Well, the Royals' season is over, and it ended in a loss. We'll come back with the proper season-ending words in due time, but as there are plenty of teams still playing, we're now going to shift gears. This blog will trundle on through October, one of the greatest months in sports.

Chris Trotman/Getty; Kathy Willens/AP

"Pride goeth before the fall." --Ron Darling (or Keith Hernandez?), Sports New York (SNY), Sunday
"We've got so much talent, I think sometimes we get bored." --Carlos Delgado, WFAN, Sept. 21

"Says the bitch who was on a slump and got his hand broken." --Kirby-Star, IGN message board

The MFY made a charge at the Red Sox, but it turns out the collapse we should have been watching came from the other league.

Is it better to have loved and lost (Mets) or never loved at all (Royals)? I'm not sure. But do consider the following and decide whether you could handle this happening to your favorite team:
  • The Mets became first team in Major League history to blow seven-game lead with only 17 to play.
  • The Mets' chances of making the postseason as of Sept. 12 was 99.8 percent.
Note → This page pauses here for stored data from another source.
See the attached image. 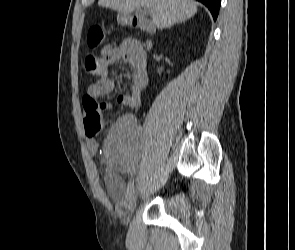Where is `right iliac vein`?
<instances>
[{"label": "right iliac vein", "mask_w": 295, "mask_h": 250, "mask_svg": "<svg viewBox=\"0 0 295 250\" xmlns=\"http://www.w3.org/2000/svg\"><path fill=\"white\" fill-rule=\"evenodd\" d=\"M136 201H137V196H136V193L133 191L129 195L128 200H127V216H126V218L124 220V225L125 226H127L129 221H130L131 212H132L133 207L136 204Z\"/></svg>", "instance_id": "1"}]
</instances>
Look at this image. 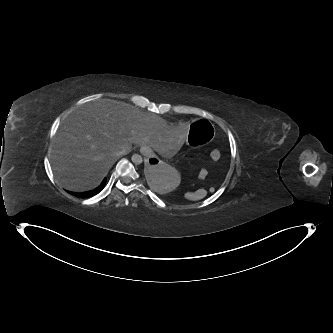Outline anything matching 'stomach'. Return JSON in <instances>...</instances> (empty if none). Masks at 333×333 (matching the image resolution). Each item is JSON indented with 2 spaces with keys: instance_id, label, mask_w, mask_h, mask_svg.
Here are the masks:
<instances>
[{
  "instance_id": "0dacf381",
  "label": "stomach",
  "mask_w": 333,
  "mask_h": 333,
  "mask_svg": "<svg viewBox=\"0 0 333 333\" xmlns=\"http://www.w3.org/2000/svg\"><path fill=\"white\" fill-rule=\"evenodd\" d=\"M212 123L206 119H198L191 124V131L186 138V144L190 147H199L204 143H210L215 138L216 132ZM147 157L149 165L145 169L146 184L157 193H167L176 188L180 182V173L172 166L158 162L157 157L147 152V146L141 145Z\"/></svg>"
}]
</instances>
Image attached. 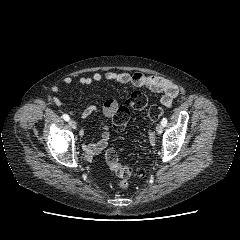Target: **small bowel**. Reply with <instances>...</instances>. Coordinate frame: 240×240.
I'll return each instance as SVG.
<instances>
[{
	"instance_id": "c3829d8e",
	"label": "small bowel",
	"mask_w": 240,
	"mask_h": 240,
	"mask_svg": "<svg viewBox=\"0 0 240 240\" xmlns=\"http://www.w3.org/2000/svg\"><path fill=\"white\" fill-rule=\"evenodd\" d=\"M111 81L119 84H131L135 87L147 88L153 92L161 94V103L167 107H172L174 100L179 95V88L173 82L152 74H144L141 72H114L107 71L105 73H94L92 76H82L79 78L81 85L90 86L93 84L101 83L103 81ZM64 84L69 86L72 84L73 79L71 77H65L63 80ZM59 90L55 88L53 90V102L57 106H61V100L57 96ZM119 107V102L115 97L107 99L102 106V112L107 118H112ZM97 113L95 106H89L85 108L80 114L81 119H85L90 116H94ZM70 114L75 116L73 111ZM83 131H81V136ZM110 139L109 127L104 125L102 137L93 142H85L82 145L83 150L88 156H93L100 153L108 144Z\"/></svg>"
}]
</instances>
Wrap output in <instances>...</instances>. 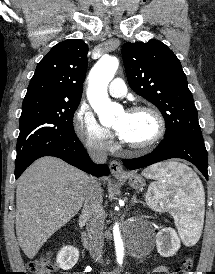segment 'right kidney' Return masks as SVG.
Returning a JSON list of instances; mask_svg holds the SVG:
<instances>
[{"label":"right kidney","mask_w":215,"mask_h":274,"mask_svg":"<svg viewBox=\"0 0 215 274\" xmlns=\"http://www.w3.org/2000/svg\"><path fill=\"white\" fill-rule=\"evenodd\" d=\"M79 251L72 246H64L57 255V265L63 270L71 269L78 261Z\"/></svg>","instance_id":"obj_1"}]
</instances>
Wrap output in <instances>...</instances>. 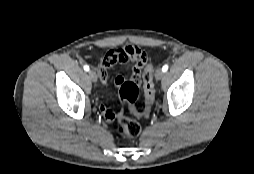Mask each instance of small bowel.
<instances>
[{"label": "small bowel", "mask_w": 254, "mask_h": 174, "mask_svg": "<svg viewBox=\"0 0 254 174\" xmlns=\"http://www.w3.org/2000/svg\"><path fill=\"white\" fill-rule=\"evenodd\" d=\"M148 60L144 50L137 46H125L123 48L107 52L100 60L98 72L102 83H106L108 79V71L115 64L132 63L131 80L140 83L141 71ZM116 86L120 87L124 82L123 76H117L114 80ZM99 110L103 117L111 121L114 118V112L107 108L104 104H100Z\"/></svg>", "instance_id": "obj_1"}]
</instances>
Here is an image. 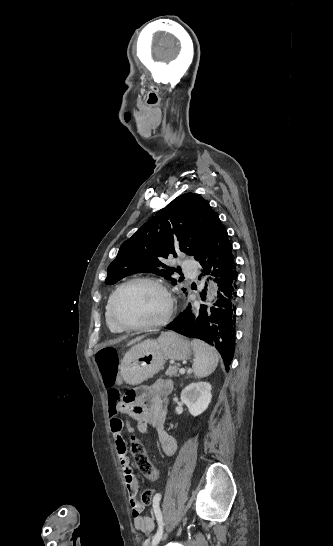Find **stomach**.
Masks as SVG:
<instances>
[{"label": "stomach", "mask_w": 333, "mask_h": 546, "mask_svg": "<svg viewBox=\"0 0 333 546\" xmlns=\"http://www.w3.org/2000/svg\"><path fill=\"white\" fill-rule=\"evenodd\" d=\"M192 352L191 343L174 332H162L157 339H146L127 351L119 364V374L130 385L148 380L160 370L167 359L185 360Z\"/></svg>", "instance_id": "stomach-1"}]
</instances>
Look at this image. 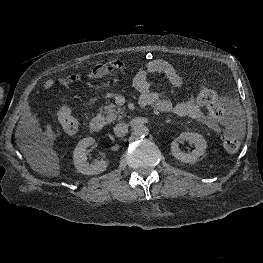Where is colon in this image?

They had a 500-to-1 shot against of not making the playoffs.
  • According to the link in the above-bullet point, this was the second worst collapse in baseball history. Whenever those two words are used together -- baseball history -- I think we all make an implicit mental note that baseball history spans two World Wars and 18 presidents, which means there's at least more than an outside chance that we may have just witnessed something we will never, ever again see.

I have Mets-rooting friends, and I'm afraid to talk to them right now. What does one say? Do you say you know how they feel? Because, really, since this is unprecedented, we have no idea how they feel. Trying to comfort a Mets fan would almost make me feel guilty -- yes, my team lost 93 games, but at least they didn't make you feel like you just got gutted with a serrated kitchen knife.

Darling/Hernandez, SNY, bottom of 9th: "I'll tell ya, if they don't rally, this is a moment when you sit in front of your locker and the whole season passes in front of you , and it's almost -- I don't want to equate it to death -- but it just goes by so quickly and you remember all those little moments, things that might have been."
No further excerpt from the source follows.